• [Information provided]:
-------

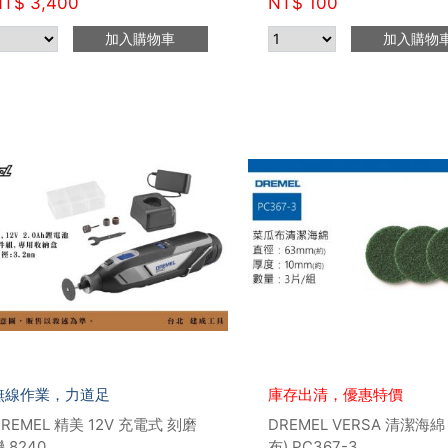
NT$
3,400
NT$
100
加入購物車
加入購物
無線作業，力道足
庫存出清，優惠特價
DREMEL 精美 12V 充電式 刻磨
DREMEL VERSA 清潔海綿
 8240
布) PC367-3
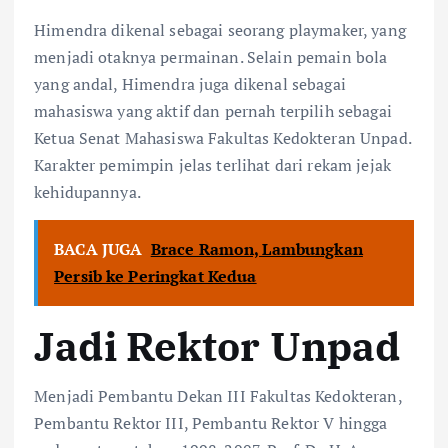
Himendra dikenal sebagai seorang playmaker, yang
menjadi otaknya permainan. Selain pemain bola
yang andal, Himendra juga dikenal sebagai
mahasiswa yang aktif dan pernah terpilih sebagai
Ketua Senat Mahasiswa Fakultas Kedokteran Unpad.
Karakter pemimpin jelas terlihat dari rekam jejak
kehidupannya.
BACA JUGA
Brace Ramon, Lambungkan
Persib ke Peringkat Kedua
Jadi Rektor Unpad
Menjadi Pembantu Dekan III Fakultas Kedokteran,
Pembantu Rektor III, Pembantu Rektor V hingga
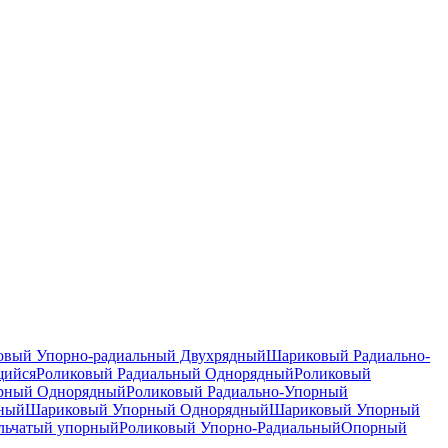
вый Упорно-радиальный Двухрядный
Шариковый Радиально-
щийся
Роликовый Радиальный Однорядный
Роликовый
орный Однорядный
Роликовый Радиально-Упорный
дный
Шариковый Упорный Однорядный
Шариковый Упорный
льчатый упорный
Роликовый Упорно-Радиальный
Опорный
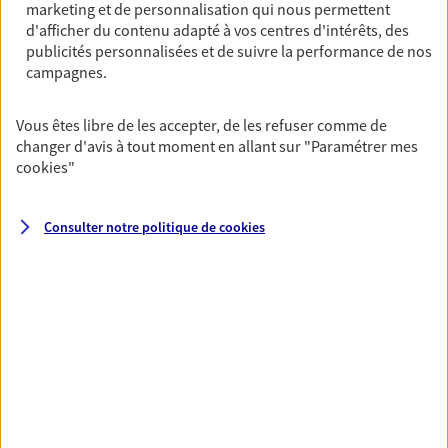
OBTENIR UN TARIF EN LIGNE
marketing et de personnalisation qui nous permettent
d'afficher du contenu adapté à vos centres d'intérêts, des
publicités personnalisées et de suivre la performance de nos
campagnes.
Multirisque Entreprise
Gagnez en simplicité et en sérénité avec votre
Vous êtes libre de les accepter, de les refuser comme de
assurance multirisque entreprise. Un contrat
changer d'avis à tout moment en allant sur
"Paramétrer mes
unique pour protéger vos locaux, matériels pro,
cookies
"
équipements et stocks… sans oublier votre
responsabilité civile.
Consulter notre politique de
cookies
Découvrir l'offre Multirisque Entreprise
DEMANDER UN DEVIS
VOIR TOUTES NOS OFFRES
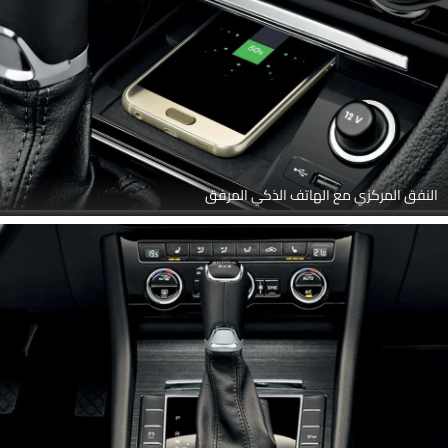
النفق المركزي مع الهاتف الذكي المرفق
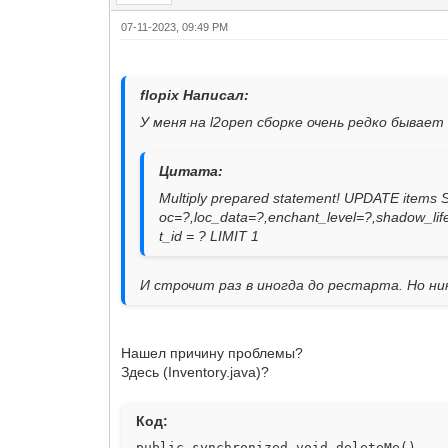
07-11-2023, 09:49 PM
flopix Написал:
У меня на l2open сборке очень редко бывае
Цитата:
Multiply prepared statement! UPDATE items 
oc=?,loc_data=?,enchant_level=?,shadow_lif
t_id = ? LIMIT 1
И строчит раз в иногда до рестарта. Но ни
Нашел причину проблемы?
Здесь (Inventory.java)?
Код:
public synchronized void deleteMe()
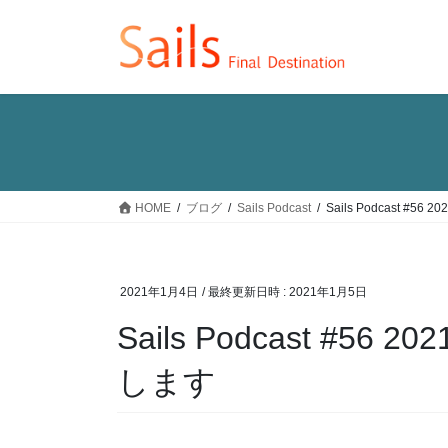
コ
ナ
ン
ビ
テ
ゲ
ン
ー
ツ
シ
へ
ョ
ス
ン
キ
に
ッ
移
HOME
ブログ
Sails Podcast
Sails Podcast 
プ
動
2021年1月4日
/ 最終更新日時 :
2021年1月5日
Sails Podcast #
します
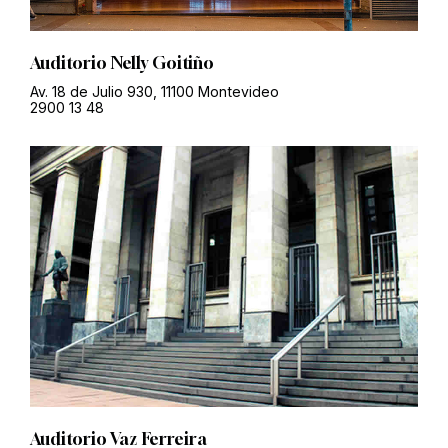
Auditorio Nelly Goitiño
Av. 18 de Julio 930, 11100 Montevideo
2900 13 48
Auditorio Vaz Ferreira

-------

• [Brief]:
Report all lines in the listing above that contain the word "dikenal".

• [Solution for this exercise]:
Himendra dikenal sebagai seorang playmaker, yang
yang andal, Himendra juga dikenal sebagai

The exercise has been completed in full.